[Items listed in a dataset]

*** Block opens ***

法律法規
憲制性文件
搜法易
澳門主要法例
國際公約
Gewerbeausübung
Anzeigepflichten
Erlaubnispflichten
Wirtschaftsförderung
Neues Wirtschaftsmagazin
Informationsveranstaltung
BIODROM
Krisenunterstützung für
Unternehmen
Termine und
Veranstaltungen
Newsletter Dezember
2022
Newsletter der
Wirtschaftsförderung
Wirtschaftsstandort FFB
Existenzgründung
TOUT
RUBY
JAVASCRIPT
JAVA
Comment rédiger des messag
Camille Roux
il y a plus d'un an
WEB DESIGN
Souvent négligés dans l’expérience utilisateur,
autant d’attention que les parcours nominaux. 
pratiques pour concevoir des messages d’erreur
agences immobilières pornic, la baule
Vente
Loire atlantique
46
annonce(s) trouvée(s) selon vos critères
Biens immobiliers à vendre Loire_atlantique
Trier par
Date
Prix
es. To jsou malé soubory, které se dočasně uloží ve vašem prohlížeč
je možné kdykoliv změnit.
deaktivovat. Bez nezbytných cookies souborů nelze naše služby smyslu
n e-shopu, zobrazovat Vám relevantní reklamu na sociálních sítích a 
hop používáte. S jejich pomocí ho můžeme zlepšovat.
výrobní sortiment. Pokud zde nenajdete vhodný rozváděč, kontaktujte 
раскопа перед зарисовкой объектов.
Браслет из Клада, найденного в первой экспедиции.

*** Block closes ***
*** Block opens ***

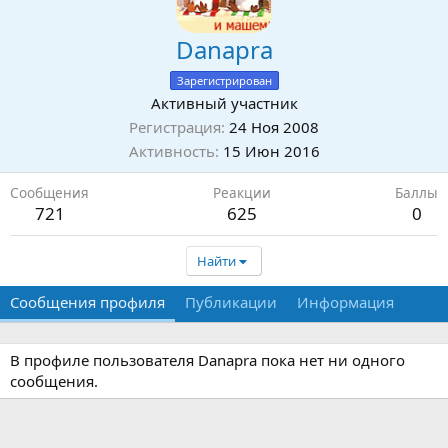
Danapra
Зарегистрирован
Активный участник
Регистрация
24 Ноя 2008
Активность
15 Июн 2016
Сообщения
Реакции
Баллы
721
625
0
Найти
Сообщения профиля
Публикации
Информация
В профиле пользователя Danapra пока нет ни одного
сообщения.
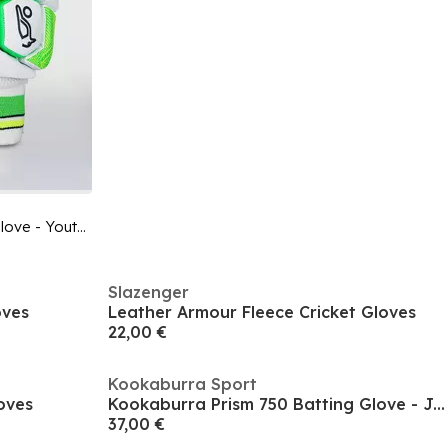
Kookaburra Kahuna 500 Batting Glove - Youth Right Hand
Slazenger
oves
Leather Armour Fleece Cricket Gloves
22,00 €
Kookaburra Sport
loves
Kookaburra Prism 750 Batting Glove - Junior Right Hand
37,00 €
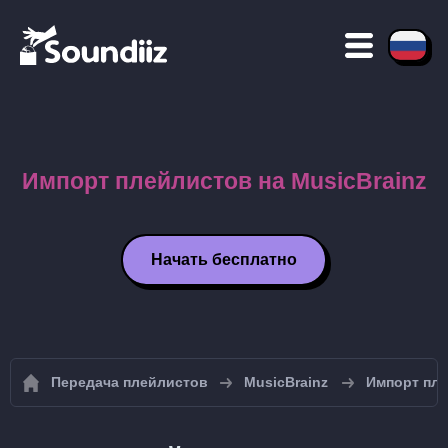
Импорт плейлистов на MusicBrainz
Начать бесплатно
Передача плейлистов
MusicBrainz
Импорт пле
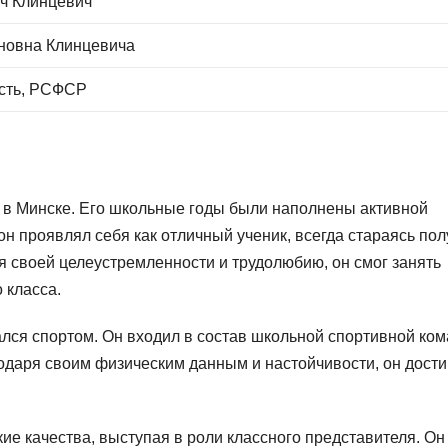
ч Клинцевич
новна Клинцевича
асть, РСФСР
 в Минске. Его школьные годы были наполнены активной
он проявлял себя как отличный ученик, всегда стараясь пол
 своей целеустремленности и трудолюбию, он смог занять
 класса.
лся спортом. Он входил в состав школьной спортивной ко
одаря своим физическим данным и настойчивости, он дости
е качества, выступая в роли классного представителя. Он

*** Block closes ***
*** Block opens ***

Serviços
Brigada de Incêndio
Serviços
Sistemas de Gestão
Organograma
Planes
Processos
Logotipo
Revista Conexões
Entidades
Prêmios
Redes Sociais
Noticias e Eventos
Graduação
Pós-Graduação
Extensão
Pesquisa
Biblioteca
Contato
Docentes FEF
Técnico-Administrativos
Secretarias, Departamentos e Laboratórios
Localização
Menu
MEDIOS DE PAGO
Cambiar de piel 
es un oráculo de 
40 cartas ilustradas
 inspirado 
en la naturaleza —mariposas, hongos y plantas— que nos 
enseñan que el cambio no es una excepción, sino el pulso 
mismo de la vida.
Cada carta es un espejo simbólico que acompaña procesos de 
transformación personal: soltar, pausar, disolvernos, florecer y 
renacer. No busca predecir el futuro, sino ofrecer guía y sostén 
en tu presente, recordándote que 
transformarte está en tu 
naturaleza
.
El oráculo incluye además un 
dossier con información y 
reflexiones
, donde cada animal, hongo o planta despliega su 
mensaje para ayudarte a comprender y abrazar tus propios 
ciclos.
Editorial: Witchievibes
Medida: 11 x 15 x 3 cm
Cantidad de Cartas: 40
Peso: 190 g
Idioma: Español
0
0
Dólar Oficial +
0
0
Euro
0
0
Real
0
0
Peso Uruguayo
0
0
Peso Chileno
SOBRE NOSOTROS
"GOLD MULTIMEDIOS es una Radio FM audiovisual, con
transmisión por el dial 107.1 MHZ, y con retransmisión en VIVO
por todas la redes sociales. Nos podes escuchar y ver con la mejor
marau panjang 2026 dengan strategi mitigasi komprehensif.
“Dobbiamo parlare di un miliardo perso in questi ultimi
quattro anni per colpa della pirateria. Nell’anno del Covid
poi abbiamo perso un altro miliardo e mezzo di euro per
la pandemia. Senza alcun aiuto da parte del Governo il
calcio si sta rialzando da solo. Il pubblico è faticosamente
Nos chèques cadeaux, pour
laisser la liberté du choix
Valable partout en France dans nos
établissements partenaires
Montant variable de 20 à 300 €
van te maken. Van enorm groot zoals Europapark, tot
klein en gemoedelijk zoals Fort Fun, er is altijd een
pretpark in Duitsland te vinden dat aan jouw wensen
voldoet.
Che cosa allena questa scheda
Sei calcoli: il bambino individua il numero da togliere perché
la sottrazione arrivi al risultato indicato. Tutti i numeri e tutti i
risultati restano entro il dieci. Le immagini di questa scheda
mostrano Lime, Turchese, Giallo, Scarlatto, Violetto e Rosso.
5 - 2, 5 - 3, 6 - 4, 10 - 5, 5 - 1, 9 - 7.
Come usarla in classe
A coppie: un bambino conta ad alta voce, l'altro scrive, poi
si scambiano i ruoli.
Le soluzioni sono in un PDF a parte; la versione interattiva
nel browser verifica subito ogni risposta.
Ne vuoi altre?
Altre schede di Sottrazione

*** Block closes ***

● PROBLEM REQUIREMENTS:
Your task for the entries above: copy exactly the span starting with the line with "MEDIOS DE PAGO" and going on through the line with "transformación personal: soltar, pausar, disolvernos, florecer", both lines included, and nothing else.

● WRITTEN RESPONSE:
MEDIOS DE PAGO
Cambiar de piel 
es un oráculo de 
40 cartas ilustradas
 inspirado 
en la naturaleza —mariposas, hongos y plantas— que nos 
enseñan que el cambio no es una excepción, sino el pulso 
mismo de la vida.
Cada carta es un espejo simbólico que acompaña procesos de 
transformación personal: soltar, pausar, disolvernos, florecer y 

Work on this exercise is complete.